Ballsy Art: Looking at Men the Way Men Look at Women

May 06, 2014 • Art

Marbles looks at men the way men look at women

French-born photographer Ingrid Berthon-Moine likes to look at men “the way they look at women.” She took her lens to the museum to explore the work of classical Greek sculpture, which focuses so heavily on anatomical detail and found herself drawn to to the scrotum. Berthon-Moine titled her series, which focuses entirely on the testicles of statues Marbles, cropping them to produce an effect somewhere between medical imagery and landscape portraiture.

“Ancient Greece was a highly masculinist culture. They favoured ‘small and taut’ genitals, as opposed to big sex organs, to show male self-control in matters of sexuality,” she said in an interview with the art blog, Hyperallergic. “Today, the modern uses in commerce, cinema, and advertising converted [the male organ] into a mass commodity telling us about domination and desirability, size matters and the bigger, the better.”

She noted men had more difficulty approaching her work than women.

“Exposing the most sensitive part of the male anatomy (although in rock solid marble) to the gaze, triggers a sense of vulnerability which until now was mainly reserved to the female body, an uncomfortable role reversal,” Berthon-Moine hypothesized. She referenced the book The Male Body, in which Susan Bordo notes that for men “to be passively dependent on the gaze of another person for one’s sense of self worth is incompatible with being a real man.”
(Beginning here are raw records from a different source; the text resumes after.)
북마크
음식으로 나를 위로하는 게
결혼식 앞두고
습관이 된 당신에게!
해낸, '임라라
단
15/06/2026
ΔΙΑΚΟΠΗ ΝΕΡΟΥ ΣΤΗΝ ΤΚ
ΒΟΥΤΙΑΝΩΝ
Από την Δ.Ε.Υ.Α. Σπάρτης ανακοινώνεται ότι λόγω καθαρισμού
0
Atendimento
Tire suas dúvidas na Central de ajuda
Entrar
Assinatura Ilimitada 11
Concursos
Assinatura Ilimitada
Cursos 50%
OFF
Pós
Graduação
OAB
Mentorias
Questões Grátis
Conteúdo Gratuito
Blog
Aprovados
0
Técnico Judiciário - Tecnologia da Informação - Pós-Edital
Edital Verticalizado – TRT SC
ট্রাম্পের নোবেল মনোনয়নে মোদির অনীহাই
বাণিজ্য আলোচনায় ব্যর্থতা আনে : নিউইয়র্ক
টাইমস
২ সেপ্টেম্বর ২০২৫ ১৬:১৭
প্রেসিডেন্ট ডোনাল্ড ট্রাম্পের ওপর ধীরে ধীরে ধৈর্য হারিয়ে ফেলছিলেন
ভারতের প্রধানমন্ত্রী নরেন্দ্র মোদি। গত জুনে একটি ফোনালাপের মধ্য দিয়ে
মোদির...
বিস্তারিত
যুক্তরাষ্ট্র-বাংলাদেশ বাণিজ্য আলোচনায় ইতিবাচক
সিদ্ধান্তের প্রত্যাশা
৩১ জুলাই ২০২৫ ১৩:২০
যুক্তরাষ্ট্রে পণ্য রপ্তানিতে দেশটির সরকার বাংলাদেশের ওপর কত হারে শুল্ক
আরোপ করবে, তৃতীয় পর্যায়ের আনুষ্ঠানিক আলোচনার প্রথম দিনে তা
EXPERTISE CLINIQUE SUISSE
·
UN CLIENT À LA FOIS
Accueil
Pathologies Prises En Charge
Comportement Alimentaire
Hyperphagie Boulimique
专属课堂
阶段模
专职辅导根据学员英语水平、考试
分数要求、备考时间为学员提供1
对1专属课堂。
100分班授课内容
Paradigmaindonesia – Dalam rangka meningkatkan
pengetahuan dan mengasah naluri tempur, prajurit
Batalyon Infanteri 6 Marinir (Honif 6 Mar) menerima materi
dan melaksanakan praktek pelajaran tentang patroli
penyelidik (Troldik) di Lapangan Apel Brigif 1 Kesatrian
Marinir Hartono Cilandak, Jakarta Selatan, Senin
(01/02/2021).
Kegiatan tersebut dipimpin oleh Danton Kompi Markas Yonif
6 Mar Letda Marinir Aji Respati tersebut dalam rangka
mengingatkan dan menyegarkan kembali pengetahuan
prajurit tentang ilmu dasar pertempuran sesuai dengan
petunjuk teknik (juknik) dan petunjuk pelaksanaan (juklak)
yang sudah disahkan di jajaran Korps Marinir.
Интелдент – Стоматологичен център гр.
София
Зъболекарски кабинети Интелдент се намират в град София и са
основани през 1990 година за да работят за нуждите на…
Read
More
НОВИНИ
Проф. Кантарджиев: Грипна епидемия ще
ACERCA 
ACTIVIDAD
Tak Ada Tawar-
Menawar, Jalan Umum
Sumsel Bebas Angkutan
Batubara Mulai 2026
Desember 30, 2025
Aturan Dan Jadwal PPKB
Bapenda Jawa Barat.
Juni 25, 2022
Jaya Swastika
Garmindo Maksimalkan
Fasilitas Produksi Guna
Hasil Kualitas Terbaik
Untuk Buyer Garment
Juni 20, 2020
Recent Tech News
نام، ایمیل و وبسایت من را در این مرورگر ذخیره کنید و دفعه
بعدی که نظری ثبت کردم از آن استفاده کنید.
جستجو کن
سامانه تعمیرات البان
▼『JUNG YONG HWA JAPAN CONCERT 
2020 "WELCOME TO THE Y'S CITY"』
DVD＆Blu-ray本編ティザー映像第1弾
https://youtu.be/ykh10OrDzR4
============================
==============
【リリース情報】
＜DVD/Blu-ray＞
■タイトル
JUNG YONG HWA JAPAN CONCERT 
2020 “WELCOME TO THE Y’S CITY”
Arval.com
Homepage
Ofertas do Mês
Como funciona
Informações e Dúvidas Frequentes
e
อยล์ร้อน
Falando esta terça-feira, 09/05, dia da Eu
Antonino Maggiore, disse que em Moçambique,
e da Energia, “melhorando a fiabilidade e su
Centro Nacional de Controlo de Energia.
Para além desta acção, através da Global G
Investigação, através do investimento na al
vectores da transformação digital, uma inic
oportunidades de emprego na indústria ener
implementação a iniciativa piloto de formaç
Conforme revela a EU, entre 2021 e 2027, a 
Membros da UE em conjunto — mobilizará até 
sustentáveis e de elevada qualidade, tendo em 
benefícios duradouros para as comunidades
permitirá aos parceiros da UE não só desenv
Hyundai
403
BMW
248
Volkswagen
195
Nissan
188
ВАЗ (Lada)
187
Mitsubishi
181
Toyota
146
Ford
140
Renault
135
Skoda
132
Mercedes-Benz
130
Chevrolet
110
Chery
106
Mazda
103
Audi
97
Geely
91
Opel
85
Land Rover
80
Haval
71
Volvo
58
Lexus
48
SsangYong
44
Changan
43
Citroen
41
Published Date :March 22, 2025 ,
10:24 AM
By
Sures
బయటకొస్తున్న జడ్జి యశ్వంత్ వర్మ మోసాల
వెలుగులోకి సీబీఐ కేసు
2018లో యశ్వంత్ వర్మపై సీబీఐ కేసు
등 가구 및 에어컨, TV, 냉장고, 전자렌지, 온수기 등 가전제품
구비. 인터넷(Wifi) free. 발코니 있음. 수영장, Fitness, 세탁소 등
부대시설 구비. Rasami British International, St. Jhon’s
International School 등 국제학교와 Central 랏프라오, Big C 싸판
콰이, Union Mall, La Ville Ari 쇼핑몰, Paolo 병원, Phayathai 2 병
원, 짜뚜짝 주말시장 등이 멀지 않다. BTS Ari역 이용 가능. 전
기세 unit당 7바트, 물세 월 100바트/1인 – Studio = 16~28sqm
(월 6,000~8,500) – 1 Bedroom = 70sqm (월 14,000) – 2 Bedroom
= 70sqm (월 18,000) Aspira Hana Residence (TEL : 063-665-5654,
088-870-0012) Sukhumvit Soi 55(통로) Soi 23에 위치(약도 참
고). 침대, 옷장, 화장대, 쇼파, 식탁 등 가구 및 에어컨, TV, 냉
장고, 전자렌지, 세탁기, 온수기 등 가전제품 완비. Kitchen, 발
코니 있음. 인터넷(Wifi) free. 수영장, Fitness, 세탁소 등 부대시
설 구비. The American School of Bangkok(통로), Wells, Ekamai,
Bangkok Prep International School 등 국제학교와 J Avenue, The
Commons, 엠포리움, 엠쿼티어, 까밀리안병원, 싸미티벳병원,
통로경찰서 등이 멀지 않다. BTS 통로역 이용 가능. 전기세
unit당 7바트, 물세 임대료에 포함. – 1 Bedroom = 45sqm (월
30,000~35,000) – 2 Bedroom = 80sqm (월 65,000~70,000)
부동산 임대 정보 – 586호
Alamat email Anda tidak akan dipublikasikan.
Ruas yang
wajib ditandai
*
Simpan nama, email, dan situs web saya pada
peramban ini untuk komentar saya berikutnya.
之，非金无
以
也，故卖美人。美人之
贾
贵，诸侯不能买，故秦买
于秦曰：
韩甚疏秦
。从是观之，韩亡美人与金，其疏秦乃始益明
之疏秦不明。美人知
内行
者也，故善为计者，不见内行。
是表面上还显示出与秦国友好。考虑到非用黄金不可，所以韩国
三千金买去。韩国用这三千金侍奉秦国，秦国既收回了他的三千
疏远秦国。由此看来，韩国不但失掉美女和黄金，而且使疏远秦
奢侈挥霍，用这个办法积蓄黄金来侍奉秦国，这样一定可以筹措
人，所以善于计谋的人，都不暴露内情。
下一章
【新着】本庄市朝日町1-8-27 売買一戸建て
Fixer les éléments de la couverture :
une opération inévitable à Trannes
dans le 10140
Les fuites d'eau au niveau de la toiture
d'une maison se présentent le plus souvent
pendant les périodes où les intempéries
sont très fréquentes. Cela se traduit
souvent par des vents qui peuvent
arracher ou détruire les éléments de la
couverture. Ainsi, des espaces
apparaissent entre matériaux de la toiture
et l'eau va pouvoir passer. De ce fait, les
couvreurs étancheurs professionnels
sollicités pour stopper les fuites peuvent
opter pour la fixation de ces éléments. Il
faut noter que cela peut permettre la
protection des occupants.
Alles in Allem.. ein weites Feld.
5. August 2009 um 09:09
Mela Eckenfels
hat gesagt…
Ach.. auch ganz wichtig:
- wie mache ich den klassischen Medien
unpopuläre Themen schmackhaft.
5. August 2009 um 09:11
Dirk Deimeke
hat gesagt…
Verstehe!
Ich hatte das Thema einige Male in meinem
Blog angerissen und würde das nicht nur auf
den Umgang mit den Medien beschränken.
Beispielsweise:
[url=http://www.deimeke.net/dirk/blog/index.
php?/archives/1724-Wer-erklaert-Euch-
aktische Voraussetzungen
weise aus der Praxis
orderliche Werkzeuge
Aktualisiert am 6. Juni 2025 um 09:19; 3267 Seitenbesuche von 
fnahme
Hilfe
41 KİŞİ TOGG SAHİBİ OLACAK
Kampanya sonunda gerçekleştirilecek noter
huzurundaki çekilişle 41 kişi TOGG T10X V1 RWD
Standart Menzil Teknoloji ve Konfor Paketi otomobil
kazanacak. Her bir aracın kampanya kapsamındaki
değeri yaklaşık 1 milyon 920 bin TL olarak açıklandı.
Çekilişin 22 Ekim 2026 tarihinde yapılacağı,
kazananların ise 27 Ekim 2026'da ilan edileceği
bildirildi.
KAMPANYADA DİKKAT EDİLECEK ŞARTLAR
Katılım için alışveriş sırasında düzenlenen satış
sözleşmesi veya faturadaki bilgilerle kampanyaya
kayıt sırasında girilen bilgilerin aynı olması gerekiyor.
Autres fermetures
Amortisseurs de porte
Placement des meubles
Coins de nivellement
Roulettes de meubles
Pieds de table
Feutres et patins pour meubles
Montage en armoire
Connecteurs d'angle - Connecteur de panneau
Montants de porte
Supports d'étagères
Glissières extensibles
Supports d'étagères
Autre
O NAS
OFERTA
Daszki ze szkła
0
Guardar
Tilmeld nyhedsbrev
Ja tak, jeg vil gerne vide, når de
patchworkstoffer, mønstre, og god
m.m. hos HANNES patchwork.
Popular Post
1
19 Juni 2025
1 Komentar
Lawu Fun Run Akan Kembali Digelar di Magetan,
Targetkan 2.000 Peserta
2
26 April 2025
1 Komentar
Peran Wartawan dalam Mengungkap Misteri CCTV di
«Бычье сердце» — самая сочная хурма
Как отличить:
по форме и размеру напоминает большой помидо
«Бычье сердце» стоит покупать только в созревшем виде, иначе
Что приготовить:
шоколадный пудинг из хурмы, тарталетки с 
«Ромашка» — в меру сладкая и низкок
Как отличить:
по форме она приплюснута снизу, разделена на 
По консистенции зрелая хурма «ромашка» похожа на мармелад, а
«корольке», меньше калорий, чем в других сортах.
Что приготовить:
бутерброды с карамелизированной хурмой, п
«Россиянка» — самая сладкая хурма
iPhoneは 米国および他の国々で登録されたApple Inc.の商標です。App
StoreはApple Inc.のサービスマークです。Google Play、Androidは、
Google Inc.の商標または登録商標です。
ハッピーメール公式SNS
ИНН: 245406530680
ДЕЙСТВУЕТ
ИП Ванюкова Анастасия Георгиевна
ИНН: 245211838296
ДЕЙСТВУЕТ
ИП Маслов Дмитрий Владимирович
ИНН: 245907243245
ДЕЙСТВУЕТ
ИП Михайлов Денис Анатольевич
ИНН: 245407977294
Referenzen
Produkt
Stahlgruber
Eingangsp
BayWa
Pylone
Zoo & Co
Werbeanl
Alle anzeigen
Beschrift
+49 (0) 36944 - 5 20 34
Since their debut last year, Marbles continues to draw attention online. I, too, like to look at men the way they look at me, though for me it’s not a matter of reversing the roles, a sort of “nyah-nyah-nyah, who’s vulnerable now?” so much as something that I truly enjoy. I do agree that in the current construct where woman is the desired, the man can only be the one who desires — and I think that’s deeply unfortunate. I consider the human body in all gender variations to be a beautiful place. I am happy to look — provided the person I am beholding wishes to be looked at in this way.

That, I believe, is truly the trick. Perhaps there is value in showing men what it’s like to live under that constant, often demanding gaze. But in my corner of the universe, I will teach by modeling consent as often as possible.